UZLAŞMADAN ANAYASA NASIL DEĞİŞECEK
Dünden bugüne süregeldiği gibi, politika hep bu önyargılarla yürütülürse bu anayasa nasıl değişecek. Darbeye, muhtıraya, cuntalara karşıyız diyoruz, ama siyasiler hiç bir konuda, bir anlaşma ve uzlaşma metni ortaya koyamıyorsa, bu durum: değişim gerektiğinde bunu darbeciye havale etmek anlamına gelmeyecek mi?
Bu durum: ben bir uzlaşma sağlayarak, ortaya toplumsal anlaşma ürünü bir şey koyamam; değişimi sen dayat, fakat dayatman benden yana olsun; yoksa darbene karşı çıkar, demokrasi havarisi kesilirim demek olmuyor mu?
En önemlisi de, bu durum Türk siyasi tarihinde bir yüzkarası değil midir? 85 senede siyasilerin sivil bir anayasa hazırlayamamış olması, halkın suçu mudur, yoksa yönetenlerin beceriksizliği mi?
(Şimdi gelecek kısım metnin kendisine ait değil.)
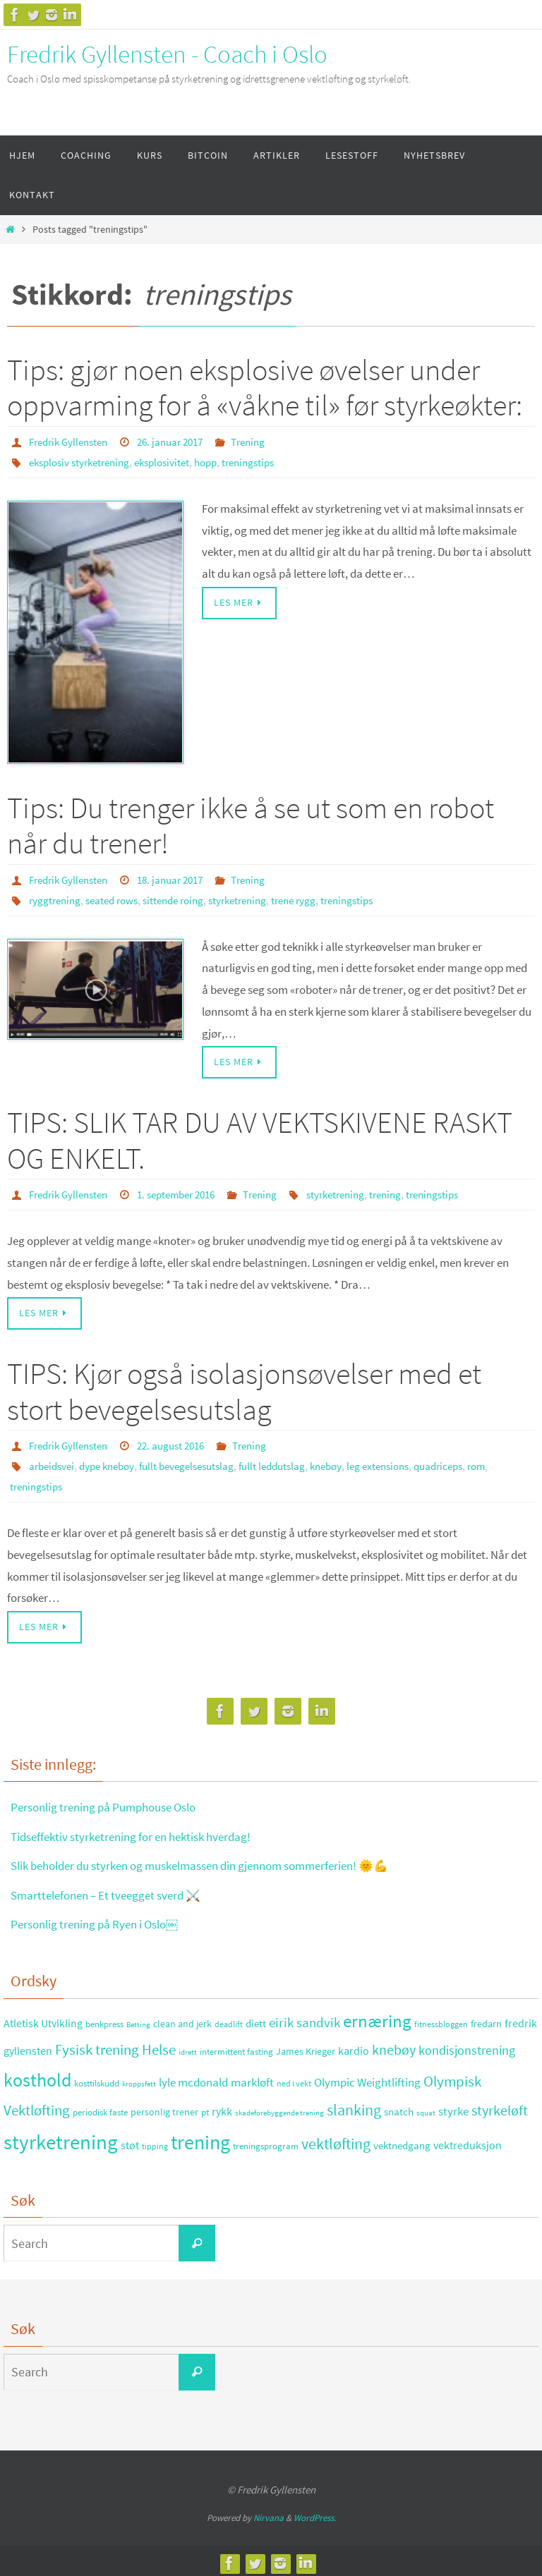 This screenshot has height=2576, width=542. Describe the element at coordinates (252, 2077) in the screenshot. I see `markløft [markløft (45 elementer)]` at that location.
Bu durum siyasetin birbirine güvensizliği, kurumların birbirine güvensizliği ve rejime güvensizlik değil midir?
Peki, tüm bu güvensizlikler nedendir? Çünkü halka güvenilememektedir. Halka güvenilse, yani hâkimiyet kayıtsız şartsız millete devredilse, tüm sorunlar çözülecektir.
Anayasa değişikliklerinde herkes, öncelikle kafasına şunu koymalıdır. Anayasa her durumda ve herkese uygulanacaktır. Yani iktidar ve devlet savunmalı bir anayasa yaparsanız, bu sizi iktidarda ve devlet elinizde iken ne kadar savunuyorsa, halk veya muhalefet olduğunuz zaman da, sizi o kadar ezecektir.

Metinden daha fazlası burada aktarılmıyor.